Além disso, a pandemia traz o risco de que avanços conquistados nas últimas décadas na redução da desigualdade racial e de gênero se percam, caso o Estado não dê uma resposta, na forma de medidas de apoio a essa população.
“Recomendamos a continuação do auxílio enquanto a pandemia durar e o pagamento de auxílios adicionais por Estados e municípios, para complementar esse valor tão baixo do auxílio federal de 2021”, diz Cardoso, pesquisadora de pós-doutorado na UFMG (Universidade Federal de Minas Gerais).
“Além disso, indicamos também a elaboração de políticas voltadas aos jovens e crianças que estão em casa, como políticas de acesso à internet para os alunos de escolas públicas, porque a pobreza tem um caráter geracional”, afirma a economista e demógrafa.
“Então esse impacto de agora que as famílias estão sofrendo não vai durar apenas um ano ou dois. É muito provável que isso se estenda e tenha reflexos no futuro também.”
Para Cardoso, a demora do governo para retomar o auxílio em 2021 e os baixos valores estabelecidos mostram o descaso do governo com a população e com o combate às desigualdades. “Essas coisas deveriam ser prioridades”, avalia.
Quanto à viabilidade de se estender o auxílio enquanto durar a pandemia, Nassif-Pires avalia que a restrição financeira imposta pelo teto de gastos é uma limitação política.
“O espaço fiscal poderia existir, mas existe um embate político por esse espaço”, afirma.
“Pensando de forma estratégica, o custo do auxílio emergencial não é somente o seu valor de face, porque há um retorno disso. Ele faz com que a economia continue funcionando, então seu custo líquido é muito menor do que aquele que vai aparecer no Orçamento.”
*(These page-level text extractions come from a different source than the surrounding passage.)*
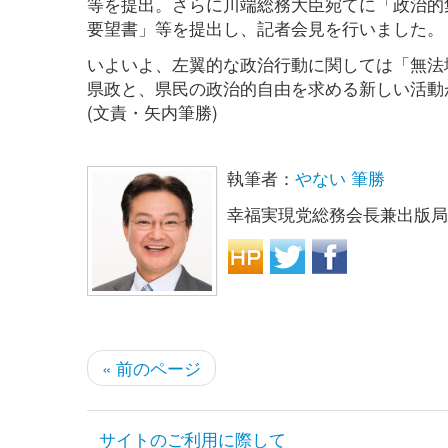
等を提出。さらに川端総務大臣宛てに「政治的
要望書」等を提出し、記者会見を行いました。
いよいよ、左翼的な政治行動に関しては「無法
県政と、県民の政治的自由を求める新しい活動
(文責・矢内筆勝)
執筆者：
やない 筆勝
幸福実現党総務会長兼出版局
« 前のページ
サイトのご利用に際して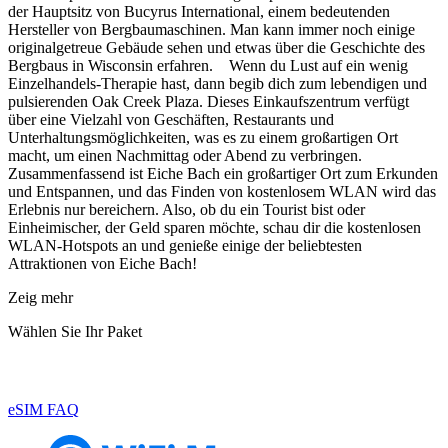
der Hauptsitz von Bucyrus International, einem bedeutenden
Hersteller von Bergbaumaschinen. Man kann immer noch einige
originalgetreue Gebäude sehen und etwas über die Geschichte des
Bergbaus in Wisconsin erfahren. Wenn du Lust auf ein wenig
Einzelhandels-Therapie hast, dann begib dich zum lebendigen und
pulsierenden Oak Creek Plaza. Dieses Einkaufszentrum verfügt
über eine Vielzahl von Geschäften, Restaurants und
Unterhaltungsmöglichkeiten, was es zu einem großartigen Ort
macht, um einen Nachmittag oder Abend zu verbringen.
Zusammenfassend ist Eiche Bach ein großartiger Ort zum Erkunden
und Entspannen, und das Finden von kostenlosem WLAN wird das
Erlebnis nur bereichern. Also, ob du ein Tourist bist oder
Einheimischer, der Geld sparen möchte, schau dir die kostenlosen
WLAN-Hotspots an und genieße einige der beliebtesten
Attraktionen von Eiche Bach!
Zeig mehr
Wählen Sie Ihr Paket
eSIM FAQ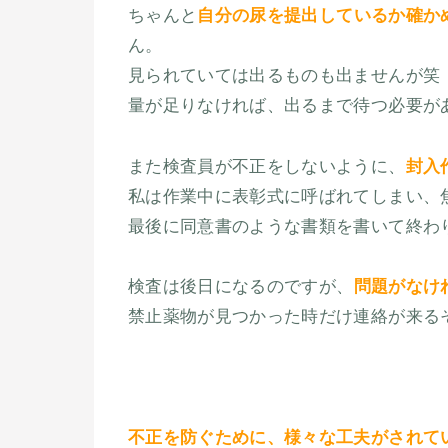
ちゃんと
自分の尿を提出しているか確か
ん。
見られていては出るものも出ませんが笑
量が足りなければ、出るまで待つ必要が
また検査員が不正をしないように、
封入
私は作業中に表彰式に呼ばれてしまい、
最後に同意書のような書類を書いて終わ
検査は後日になるのですが、
問題がなけ
禁止薬物が見つかった時だけ連絡が来る
不正を防ぐために、様々な工夫がされて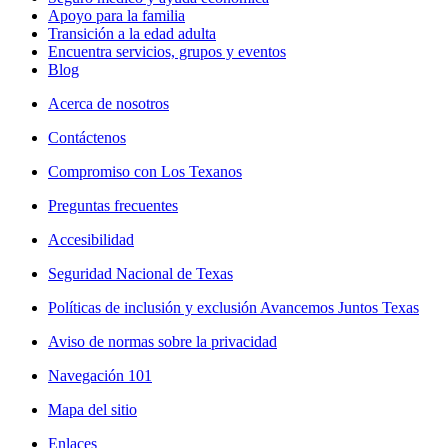
Apoyo para la familia
Transición a la edad adulta
Encuentra servicios, grupos y eventos
Blog
Acerca de nosotros
Contáctenos
Compromiso con Los Texanos
Preguntas frecuentes
Accesibilidad
Seguridad Nacional de Texas
Políticas de inclusión y exclusión Avancemos Juntos Texas
Aviso de normas sobre la privacidad
Navegación 101
Mapa del sitio
Enlaces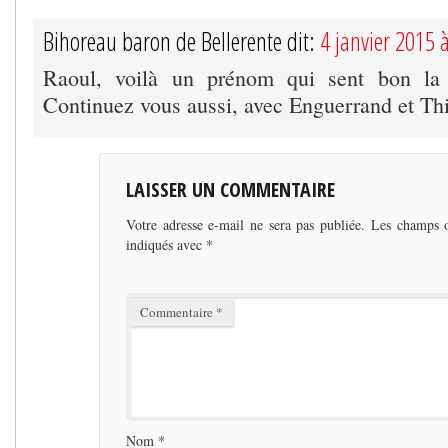
Bihoreau baron de Bellerente dit:
4 janvier 2015 
Raoul, voilà un prénom qui sent bon la 
Continuez vous aussi, avec Enguerrand et Thi
LAISSER UN COMMENTAIRE
Votre adresse e-mail ne sera pas publiée.
Les champs o
indiqués avec
*
Commentaire
*
Nom
*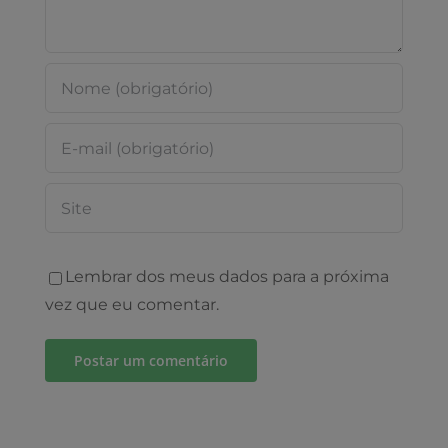
Lembrar dos meus dados para a próxima
vez que eu comentar.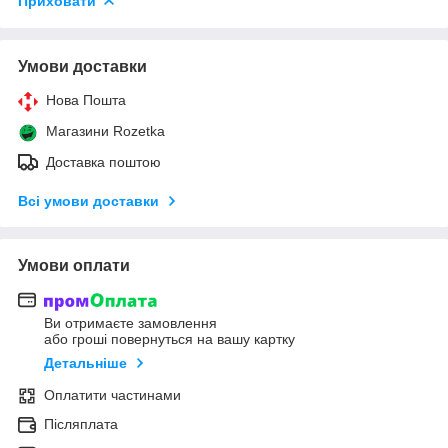
Приховати
Умови доставки
Нова Пошта
Магазини Rozetka
Доставка поштою
Всі умови доставки
Умови оплати
Ви отримаєте замовлення
або гроші повернуться на вашу картку
Детальніше
Оплатити частинами
Післяплата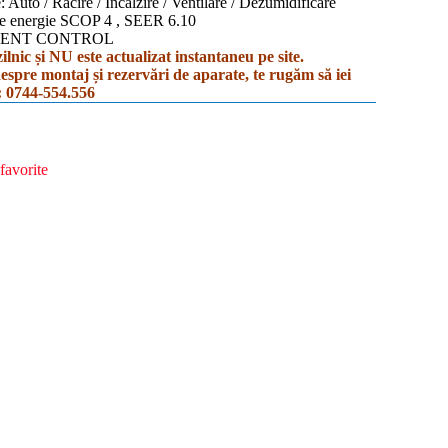
 Auto / Racire / Incalzire / Ventilare / Dezumidificare
e energie SCOP 4 , SEER 6.10
IGENT CONTROL
ilnic și NU este actualizat instantaneu pe site.
despre montaj și rezervări de aparate, te rugăm să iei
:
0744-554.556
favorite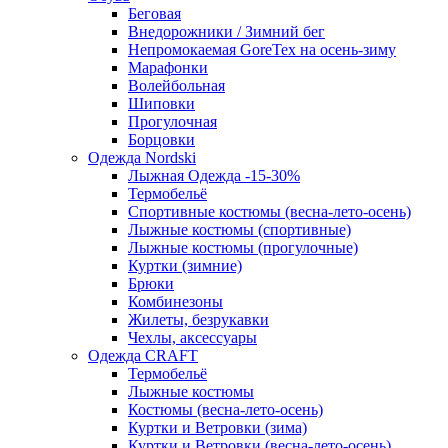
Беговая
Внедорожники / Зимний бег
Непромокаемая GoreTex на осень-зиму
Марафонки
Волейбольная
Шиповки
Прогулочная
Борцовки
Одежда Nordski
Лыжная Одежда -15-30%
Термобельё
Спортивные костюмы (весна-лето-осень)
Лыжные костюмы (спортивные)
Лыжные костюмы (прогулочные)
Куртки (зимние)
Брюки
Комбинезоны
Жилеты, безрукавки
Чехлы, аксессуары
Одежда CRAFT
Термобельё
Лыжные костюмы
Костюмы (весна-лето-осень)
Куртки и Ветровки (зима)
Куртки и Ветровки (весна-лето-осень)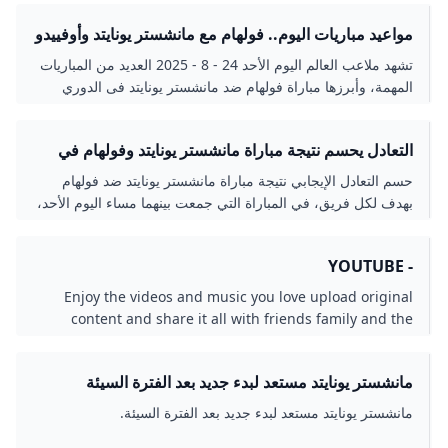
مواعيد مباريات اليوم.. فولهام مع مانشستر يونايتد وأوفييدو
ضد ريال مدريد - اليوم السابع
تشهد ملاعب العالم اليوم الأحد 24 - 8 - 2025 العديد من المباريات
المهمة، وأبرزها مباراة فولهام ضد مانشستر يونايتد فى الدوري
الإنجليزي..
التعادل يحسم نتيجة مباراة مانشستر يونايتد وفولهام في
الدوري الإنجليزي المصري اليوم
حسم التعادل الإيجابي نتيجة مباراة مانشستر يونايتد ضد فولهام
بهدف لكل فريق، في المباراة التي جمعت بينهما مساء اليوم الأحد،
في إطار منافسات بطولة الدوري الإنجليزي الممتاز للموسم الجديد
2025-26. والتقى مانشستر يونايتد مع فولهام، على ملعب كرافن
- YOUTUBE
كوتيج، ضمن
Enjoy the videos and music you love upload original
content and share it all with friends family and the
world on YouTube.
مانشستر يونايتد مستعد لبدء جديد بعد الفترة السيئة
مانشستر يونايتد مستعد لبدء جديد بعد الفترة السيئة.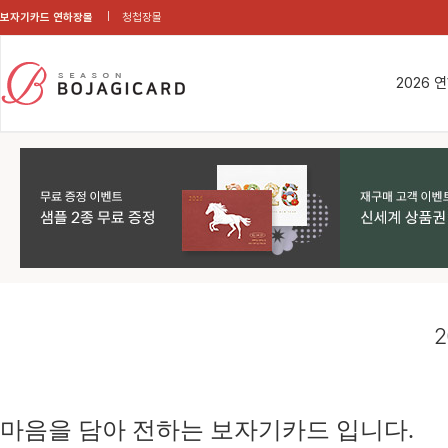
보자기카드 연하장몰
청첩장몰
2026 
2
마음을 담아 전하는 보자기카드 입니다.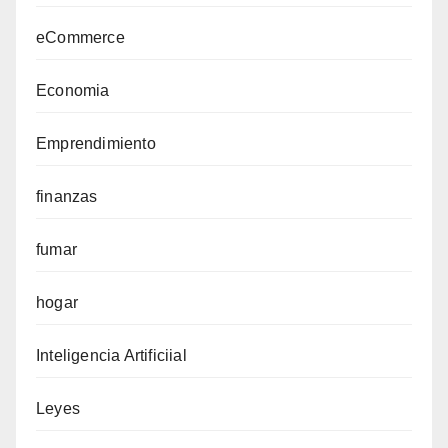
eCommerce
Economia
Emprendimiento
finanzas
fumar
hogar
Inteligencia Artificiial
Leyes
Além disso, a professora destaca que o auxílio emergencial tem papel fundamental no controle da pandemia.
“As pessoas que estão na extrema pobreza e na pobreza não têm a possiblidade de escolher cuidar de sua saúde. Elas estão numa situação de vida ou morte diária e não podem deixar de trabalhar, mesmo que estejam doentes ou trabalhando em situações precárias e expostas à pandemia”, diz a economista.
“Manter a economia funcionando apesar da emergência de saúde, às custas de as pessoas precisarem se expor para sobreviver, tem impacto sobre a própria continuidade da pandemia. O problema econômico é resultado do problema sanitário.”